Imagine this: a tabloid newspaper that prints a daily diet of immigration scare stories, anti-liberal bile and showbiz tittle-tattle, run by a volatile, near despotic editor with a bewildering array of eccentric habits. What a ghastly proposition. Thankfully, the Daily Clarion, the august title at the heart of Mark Jagasia's scathingly funny satire is fictitious. Jagasia, having worked on various papers himself, knows better than to invite the attention of anyone's lawyers.

It's in the offices of the Clarion we find ourselves then, home to a rabid editor, washed-up columnist, dimwit news editor, self-loathing "immigration editor" and thrusting intern. Morning conference is presided over in feverish fashion by editor Morris Honeyspoon, who arrives clutching a Roman helmet and old car horn - the better to dismiss the ideas ventured by his hangdog staff - and expresses his displeasure with one journalist by making him stand on a chair. Challenged on this point, he protests that he is a soft touch: "What about the Post? They run that newsroom like a North Korean death camp."

It's acidly funny stuff and for a while it looks as though pitch-black comedy about tabloid ethics and office bullying is what's on offer. But there is a plot - a letter, which, if leaked, might bring the paper down, a whimsical foreign proprietor dictating editorial policy - and, coursing through the bilious one-liners, a sobering concern with the state of the newspaper industry and with the grim impact on modern Britain of scaremongering headlines. Morris may seem absurd with his expletive-riddled outbursts but there is a chilling zeal to his paranoid determination to return his country to the 1950s.
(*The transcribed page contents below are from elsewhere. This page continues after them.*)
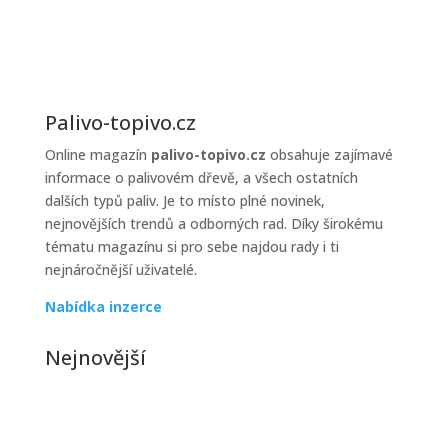
topiva
Palivo-topivo.cz
Online magazín
palivo-topivo.cz
obsahuje zajímavé
informace o palivovém dřevě, a všech ostatních
dalších typů paliv. Je to místo plné novinek,
nejnovějších trendů a odborných rad. Díky širokému
tématu magazínu si pro sebe najdou rady i ti
nejnáročnější uživatelé.
Nabídka inzerce
Nejnovější
Jak řešit poruchy kotle v zimě
Zimní období je pro většinu domácností zatěžkávací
It's not quite up there with David Hare's Pravda - the plotting is too skimpy and jerkily advanced. But Jagasia drives to the heart of a serious topical issue and creates a set of savagely entertaining characters. Mehmet Ergen's fine cast rise to this with relish. Greg Hicks' leather-faced, snake-thin Morris, most terrifying at his most earnest, is a treat, as is Clare Higgins as a rinsed-out, boozed-up foreign correspondent, still nursing a few dying embers of integrity. There's enjoyable work too from Jim Bywater as the brick-thick newsman and Ryan Wichert as the would-be novelist, holding his nose as he trots out scare stories. Scariest of all is Laura Smithers as the ruthless intern who spots the front-page potential of the death of a colleague and so positions herself as the face of tomorrow.